# Comics ! what you reading !



## BoneMonkey (Feb 22, 2008)

I'm reading Batman Hush and RED HULK right now anyone else reading comics ?


----------



## laminaatplaat (Feb 22, 2008)

ctrl alt del comic 

(online comic about games 'n stuff)


----------



## Hadrian (Feb 22, 2008)

Spider-Man & Black Cat: The Evil That Men Do and Hulk: Big Things are the ones I'm on and I have Batman: Bruce Wayne, Murderer? & X-Men: Dark Phoenix Saga to go onto next.


----------



## Orc (Feb 22, 2008)

Just re-read Global Frequency issues um... some random issues I found scattered around. That and some Cable and Deadpool back issues.

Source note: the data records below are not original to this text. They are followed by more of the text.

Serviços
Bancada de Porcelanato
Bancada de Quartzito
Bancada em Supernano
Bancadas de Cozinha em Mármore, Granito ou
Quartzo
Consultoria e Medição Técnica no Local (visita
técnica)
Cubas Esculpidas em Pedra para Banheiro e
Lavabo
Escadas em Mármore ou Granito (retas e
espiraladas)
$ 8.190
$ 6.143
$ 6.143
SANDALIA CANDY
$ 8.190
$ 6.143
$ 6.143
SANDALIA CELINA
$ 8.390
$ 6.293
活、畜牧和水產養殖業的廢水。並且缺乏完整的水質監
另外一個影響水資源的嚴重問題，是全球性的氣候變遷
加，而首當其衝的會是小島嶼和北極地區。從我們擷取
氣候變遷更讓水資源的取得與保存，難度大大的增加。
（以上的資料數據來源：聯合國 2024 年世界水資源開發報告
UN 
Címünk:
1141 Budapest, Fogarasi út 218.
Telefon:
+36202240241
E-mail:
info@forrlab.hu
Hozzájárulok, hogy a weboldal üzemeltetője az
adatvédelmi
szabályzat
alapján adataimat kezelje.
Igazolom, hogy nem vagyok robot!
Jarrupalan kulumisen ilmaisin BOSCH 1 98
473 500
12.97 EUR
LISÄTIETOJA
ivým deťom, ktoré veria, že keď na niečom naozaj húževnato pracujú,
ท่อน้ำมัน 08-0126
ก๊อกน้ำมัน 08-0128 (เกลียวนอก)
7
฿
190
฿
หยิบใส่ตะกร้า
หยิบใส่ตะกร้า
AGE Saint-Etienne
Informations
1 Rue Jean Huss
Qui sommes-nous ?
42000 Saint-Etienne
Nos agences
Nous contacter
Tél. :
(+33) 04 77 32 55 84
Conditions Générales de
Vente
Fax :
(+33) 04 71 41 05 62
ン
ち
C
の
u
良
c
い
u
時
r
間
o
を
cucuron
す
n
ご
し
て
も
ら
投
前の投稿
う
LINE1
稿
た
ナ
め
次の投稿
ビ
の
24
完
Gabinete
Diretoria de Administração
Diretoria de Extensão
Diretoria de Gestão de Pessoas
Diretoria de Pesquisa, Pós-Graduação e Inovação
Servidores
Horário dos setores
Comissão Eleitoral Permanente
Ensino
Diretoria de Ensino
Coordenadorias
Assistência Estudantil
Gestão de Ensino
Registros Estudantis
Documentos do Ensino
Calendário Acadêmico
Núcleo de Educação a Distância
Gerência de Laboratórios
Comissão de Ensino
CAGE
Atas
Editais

Oh and Batman: Hush is great. (I only have the compiled Absolute book though.)

I always re-read stuff whenever I go through um.. stuff in my room. Especially now since I'm buying a new bed.
(Haven't bought any comics lately though.)


----------



## BoneMonkey (Feb 22, 2008)

I'm also about to read deadpool AWESOME SERIES 





this is what i got


----------



## mthrnite (Feb 22, 2008)

Chroma-TICK (The Tick)
Silver Surfer Requiem
& catchin' up on the Sin City's I've missed.

oh and.. Ant Unleashed & Bomb Queen, but I won't mention those cuz they dirtie!


----------



## Joey Ravn (Feb 22, 2008)

Nothing right now... it's been a while since I've read my last comic/graphic novel. I think the last complete series I've read is The Sandman, and the last stand-alone is Maus. Great, great novel.


----------



## Orc (Feb 22, 2008)

QUOTE(BoneMonkey @ Feb 23 2008 said:


> I'm also about to read deadpool AWESOME SERIES


Deadpool is very BoneMonkey-ish. 
	

	
	
		
		

		
		
	


	




 You'll enjoy it.


----------



## Gus122000 (Feb 22, 2008)

QUOTE(BoneMonkey @ Feb 22 2008 said:


> I'm reading Batman Hush and RED HULK right now anyone else reading comics ?


Bonemonkey


----------



## Ace Gunman (Feb 22, 2008)

The new Hulk series is awful. The characterizations are completely wrong, and the dialogue comes off like some sort of parody. The only redeeming factor of the book is the art. Unfortunately the things I've just noted are common when it comes to Jeph Loeb, for he is a hack. He writes in a style reminiscent of the comics of the 90s; considered by most to be the worst era of comics to date. Much like Chris Claremont his style has long been washed away by better writers and everything he touches comes across like a man having a mid-life crisis trying to recapture his youth. 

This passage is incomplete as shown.